Profile Image for Donna.
341 reviews
March 22, 2023
I got this book as I am entering a new season of the teen years with my children. It had some helpful nuggets in it to help talk to teens and help them feel included and valued, but I did disagree with some concepts in the book. I liked reading the examples of dialog the best because I learn well through that mode of showing techniques, but many of the dialogs seemed very unrealistic to me. I will walk away with tools from the book, but I think I need to find a mom author on this topic. I think it would resonate with me more (and that is just a personal preference). I will walk away from this book with a better understanding of reshaping my role and perspective in interactions with my children. As parents, we tend to react but I will be more aware to step back before reacting and also how and when to have ore effective communication with my kids.
Profile Image for Maura.
198 reviews2 followers
January 31, 2023
There was a lot of helpful insight in this book; however, the authors’ very conservative take on sexual activity and the LBGTQ community and consequent sample conversations surrounding the topic were bizarre and often factually incorrect. Read with a critical eye!

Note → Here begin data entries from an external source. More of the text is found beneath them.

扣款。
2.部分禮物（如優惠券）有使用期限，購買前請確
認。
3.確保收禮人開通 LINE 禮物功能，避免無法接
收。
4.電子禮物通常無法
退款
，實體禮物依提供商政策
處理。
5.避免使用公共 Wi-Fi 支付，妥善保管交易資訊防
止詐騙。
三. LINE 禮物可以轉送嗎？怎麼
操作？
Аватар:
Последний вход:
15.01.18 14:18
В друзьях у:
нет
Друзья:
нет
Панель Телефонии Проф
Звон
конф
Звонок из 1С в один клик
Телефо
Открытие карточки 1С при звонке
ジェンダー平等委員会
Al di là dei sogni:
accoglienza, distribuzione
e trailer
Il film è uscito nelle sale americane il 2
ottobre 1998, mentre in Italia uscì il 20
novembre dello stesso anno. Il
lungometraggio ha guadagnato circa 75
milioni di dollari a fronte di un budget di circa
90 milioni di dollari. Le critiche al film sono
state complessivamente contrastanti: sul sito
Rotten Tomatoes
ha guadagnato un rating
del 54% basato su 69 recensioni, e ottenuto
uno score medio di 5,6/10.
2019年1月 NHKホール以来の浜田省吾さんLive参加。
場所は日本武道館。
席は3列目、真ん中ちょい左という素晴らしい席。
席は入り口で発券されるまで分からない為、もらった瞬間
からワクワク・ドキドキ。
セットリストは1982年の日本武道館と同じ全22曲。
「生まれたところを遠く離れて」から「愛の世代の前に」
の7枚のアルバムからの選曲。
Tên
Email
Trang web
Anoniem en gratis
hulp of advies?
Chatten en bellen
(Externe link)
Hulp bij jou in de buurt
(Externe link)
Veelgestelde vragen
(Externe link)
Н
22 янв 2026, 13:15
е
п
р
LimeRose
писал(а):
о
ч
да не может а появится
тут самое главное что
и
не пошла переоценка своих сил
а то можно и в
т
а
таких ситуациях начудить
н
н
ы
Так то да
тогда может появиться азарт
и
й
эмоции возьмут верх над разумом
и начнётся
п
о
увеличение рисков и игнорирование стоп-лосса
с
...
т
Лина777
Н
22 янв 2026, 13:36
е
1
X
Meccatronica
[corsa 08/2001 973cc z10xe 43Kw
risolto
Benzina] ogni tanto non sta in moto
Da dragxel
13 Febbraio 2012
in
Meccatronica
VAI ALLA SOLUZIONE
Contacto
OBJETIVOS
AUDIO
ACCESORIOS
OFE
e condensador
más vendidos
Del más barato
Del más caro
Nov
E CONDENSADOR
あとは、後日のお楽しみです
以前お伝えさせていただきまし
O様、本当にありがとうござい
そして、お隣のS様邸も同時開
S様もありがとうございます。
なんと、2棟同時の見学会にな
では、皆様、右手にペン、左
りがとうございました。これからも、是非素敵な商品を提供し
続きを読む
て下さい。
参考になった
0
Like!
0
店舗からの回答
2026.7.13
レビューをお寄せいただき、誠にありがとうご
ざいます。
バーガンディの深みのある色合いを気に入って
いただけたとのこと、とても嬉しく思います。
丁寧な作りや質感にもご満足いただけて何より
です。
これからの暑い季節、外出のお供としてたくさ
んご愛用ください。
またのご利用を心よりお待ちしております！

Profile Image for Juan Mejias.
8 reviews13 followers
August 3, 2025
Reads as if the authors skimmed Haim Ginott's Between Parent and Child (a vastly superior parenting book) and then superficially based a new theory on it, only with a transactional spirit, and rooted in distrust towards teenagers.

Not much love to be found here.
Profile Image for Taylor.
56 reviews2 followers
September 18, 2022
Good stuff in here. Takeaway for me is to be a counselor and provide support to your teens. The goal is for them to be ready for real life when they leave home.
Profile Image for Nikole.
23 reviews1 follower
October 10, 2023
I left a review on the older version that I read, haven't read this updated one.
4 reviews
June 7, 2025
Chapter 5 - “If you weren’t the picture perfect parent from conception through 11 years old, then this book will not work for you.”

Such a waste of my time.
Profile Image for kari.
3 reviews
January 23, 2021
A must have for anyone with a teenager. Builds on the toddler book describing specific situations you and your teen will experience and how to deal. A lifesaver. If you want to raise respectful teens that learn responsibility and face logical consequences for their behavior, this is for you. I've found that the use of love and logic principals makes the whole family happier.